→ Task brief:
From the entries below, write out exactly the lines between the line holding "miliki selama pembahasan" and the line holding "Oberleitner steht vor", inclusive, excluding any pictures.

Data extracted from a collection
#####
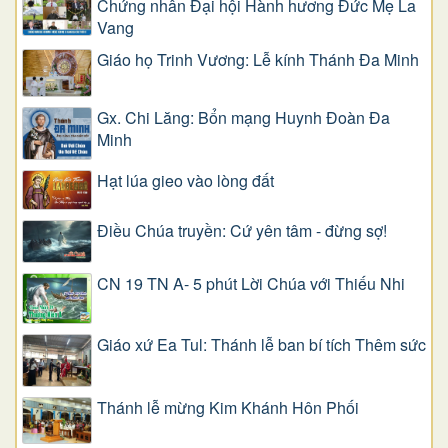
Chứng nhân Đại hội Hành hương Đức Mẹ La
Vang
Giáo họ Trinh Vương: Lễ kính Thánh Đa Minh
Gx. Chi Lăng: Bổn mạng Huynh Đoàn Đa
Minh
Hạt lúa gieo vào lòng đất
Điều Chúa truyền: Cứ yên tâm - đừng sợ!
CN 19 TN A- 5 phút Lời Chúa với Thiếu Nhi
Giáo xứ Ea Tul: Thánh lễ ban bí tích Thêm sức
Thánh lễ mừng Kim Khánh Hôn Phối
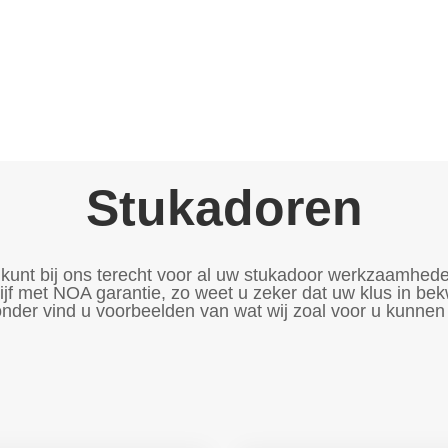
Stukadoren
kunt bij ons terecht voor al uw stukadoor werkzaamhed
rijf met NOA garantie, zo weet u zeker dat uw klus in b
nder vind u voorbeelden van wat wij zoal voor u kunne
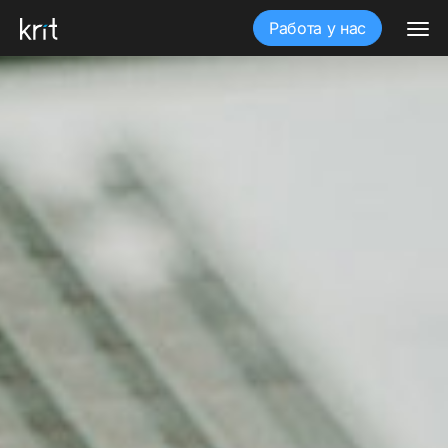
Работа у нас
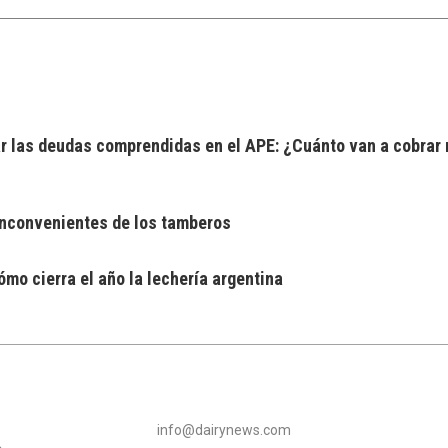
 las deudas comprendidas en el APE: ¿Cuánto van a cobrar 
 inconvenientes de los tamberos
mo cierra el año la lechería argentina
info@dairynews.com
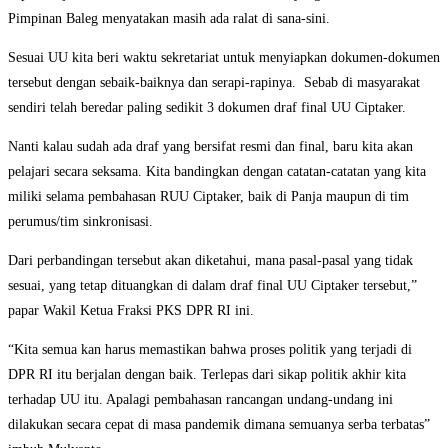
Pimpinan Baleg menyatakan masih ada ralat di sana-sini.
Sesuai UU kita beri waktu sekretariat untuk menyiapkan dokumen-dokumen
tersebut dengan sebaik-baiknya dan serapi-rapinya. Sebab di masyarakat
sendiri telah beredar paling sedikit 3 dokumen draf final UU Ciptaker.
Nanti kalau sudah ada draf yang bersifat resmi dan final, baru kita akan
pelajari secara seksama. Kita bandingkan dengan catatan-catatan yang kita
miliki selama pembahasan RUU Ciptaker, baik di Panja maupun di tim
perumus/tim sinkronisasi.
Dari perbandingan tersebut akan diketahui, mana pasal-pasal yang tidak
sesuai, yang tetap dituangkan di dalam draf final UU Ciptaker tersebut,”
papar Wakil Ketua Fraksi PKS DPR RI ini.
“Kita semua kan harus memastikan bahwa proses politik yang terjadi di
DPR RI itu berjalan dengan baik. Terlepas dari sikap politik akhir kita
terhadap UU itu. Apalagi pembahasan rancangan undang-undang ini
dilakukan secara cepat di masa pandemik dimana semuanya serba terbatas”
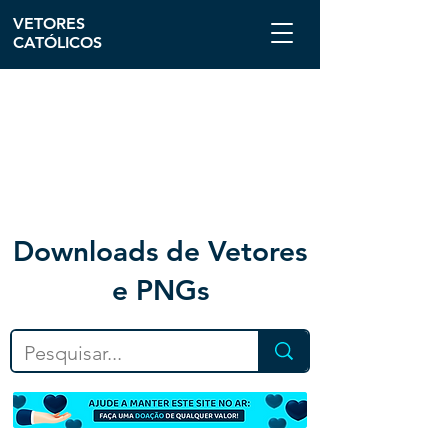
VETORES
CATÓLICOS
Downloa
ds de Vetores
e PNGs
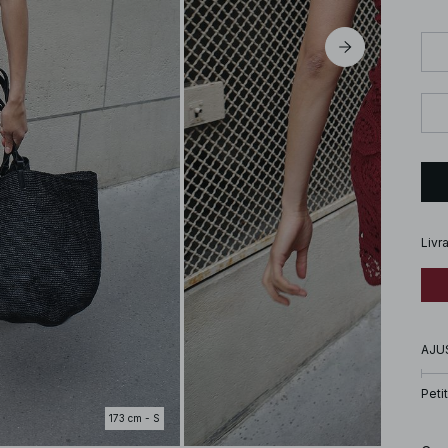
Livr
AJU
Petit
173 cm - S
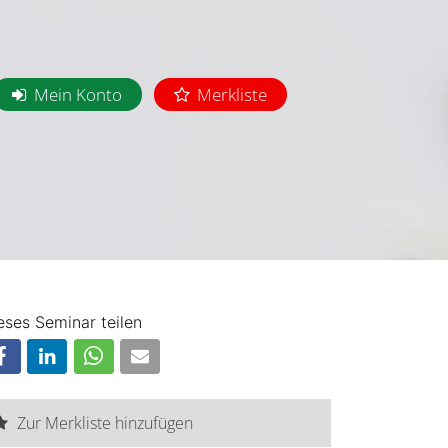
Mein Konto
Merkliste
eses Seminar teilen
Zur Merkliste hinzufügen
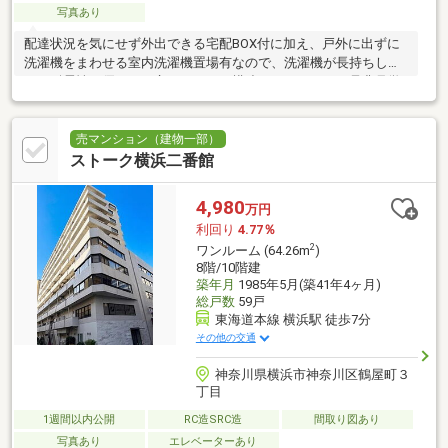
写真あり
配達状況を気にせず外出できる宅配BOX付に加え、戸外に出ずに
洗濯機をまわせる室内洗濯機置場有なので、洗濯機が長持ちしま
す。耐震性に優れると言われるＲＣ構造のマンション。是非見学
にお越しください。
売マンション（建物一部）
ストーク横浜二番館
4,980
万円
利回り
4.77％
2
ワンルーム (64.26m
)
8階/10階建
築年月
1985年5月(築41年4ヶ月)
総戸数
59戸
東海道本線 横浜駅 徒歩7分
その他の交通
神奈川県横浜市神奈川区鶴屋町３
丁目
1週間以内公開
RC造SRC造
間取り図あり
写真あり
エレベーターあり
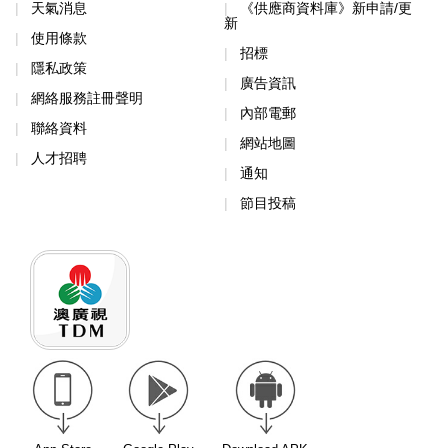
天氣消息
《供應商資料庫》新申請/更
新
使用條款
招標
隱私政策
廣告資訊
網絡服務註冊聲明
內部電郵
聯絡資料
網站地圖
人才招聘
通知
節目投稿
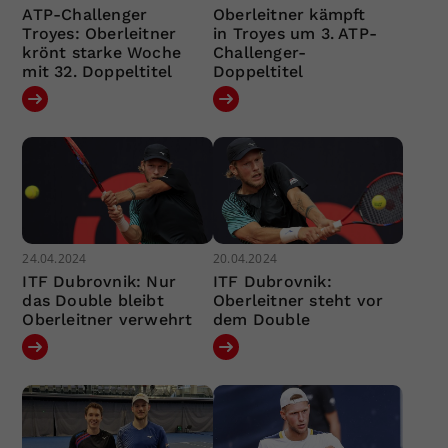
ATP-Challenger
Oberleitner kämpft
Troyes: Oberleitner
in Troyes um 3. ATP-
krönt starke Woche
Challenger-
mit 32. Doppeltitel
Doppeltitel
24.04.2024
20.04.2024
ITF Dubrovnik: Nur
ITF Dubrovnik:
das Double bleibt
Oberleitner steht vor
Oberleitner verwehrt
dem Double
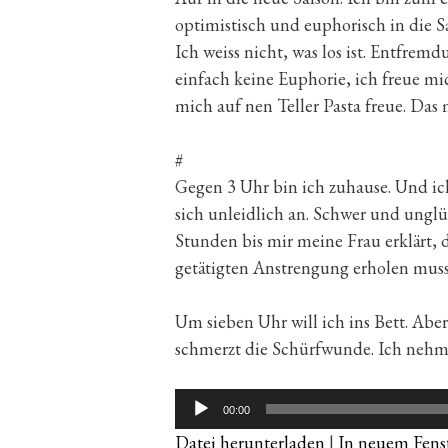
optimistisch und euphorisch in die S
Ich weiss nicht, was los ist. Entfremd
einfach keine Euphorie, ich freue mic
mich auf nen Teller Pasta freue. Das 
#
Gegen 3 Uhr bin ich zuhause. Und ic
sich unleidlich an. Schwer und unglü
Stunden bis mir meine Frau erklärt, 
getätigten Anstrengung erholen muss
Um sieben Uhr will ich ins Bett. Abe
schmerzt die Schürfwunde. Ich nehme
Audio-
00:00
Player
Datei herunterladen
|
In neuem Fenst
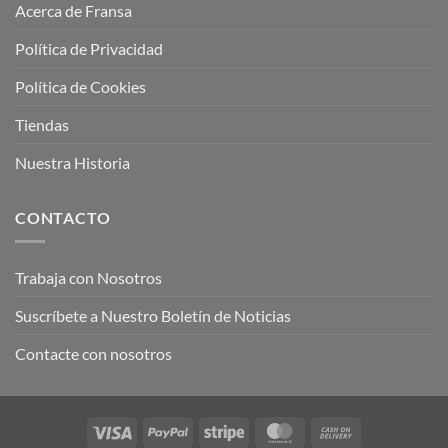
Acerca de Fransa
Política de Privacidad
Política de Cookies
Tiendas
Nuestra Historia
CONTACTO
Trabaja con Nosotros
Suscríbete a Nuestro Boletín de Noticias
Contacte con nosotros
Visa
PayPal
Stripe
MasterCard
Cash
#####
→ Answer for this exercise:
miliki selama pembahasan RUU Ciptaker, baik di Panja maupun di tim
perumus/tim sinkronisasi.
Dari perbandingan tersebut akan diketahui, mana pasal-pasal yang tidak
sesuai, yang tetap dituangkan di dalam draf final UU Ciptaker tersebut,”
papar Wakil Ketua Fraksi PKS DPR RI ini.
“Kita semua kan harus memastikan bahwa proses politik yang terjadi di
DPR RI itu berjalan dengan baik. Terlepas dari sikap politik akhir kita
terhadap UU itu. Apalagi pembahasan rancangan undang-undang ini
dilakukan secara cepat di masa pandemik dimana semuanya serba terbatas”
VETORES
CATÓLICOS
Downloa
ds de Vetores
e PNGs
Livr
AJU
Petit
173 cm - S
Mein Konto
Merkliste
eses Seminar teilen
Zur Merkliste hinzufügen
写真あり
配達状況を気にせず外出できる宅配BOX付に加え、戸外に出ずに
洗濯機をまわせる室内洗濯機置場有なので、洗濯機が長持ちしま
す。耐震性に優れると言われるＲＣ構造のマンション。是非見学
にお越しください。
売マンション（建物一部）
ストーク横浜二番館
4,980
万円
利回り
4.77％
2
ワンルーム (64.26m
)
8階/10階建
築年月
1985年5月(築41年4ヶ月)
総戸数
59戸
東海道本線 横浜駅 徒歩7分
その他の交通
神奈川県横浜市神奈川区鶴屋町３
丁目
1週間以内公開
RC造SRC造
間取り図あり
写真あり
エレベーターあり
天氣消息
《供應商資料庫》新申請/更
新
使用條款
招標
隱私政策
廣告資訊
網絡服務註冊聲明
內部電郵
聯絡資料
網站地圖
人才招聘
通知
節目投稿
ATP-Challenger
Oberleitner kämpft
Troyes: Oberleitner
in Troyes um 3. ATP-
krönt starke Woche
Challenger-
mit 32. Doppeltitel
Doppeltitel
24.04.2024
20.04.2024
ITF Dubrovnik: Nur
ITF Dubrovnik:
das Double bleibt
Oberleitner steht vor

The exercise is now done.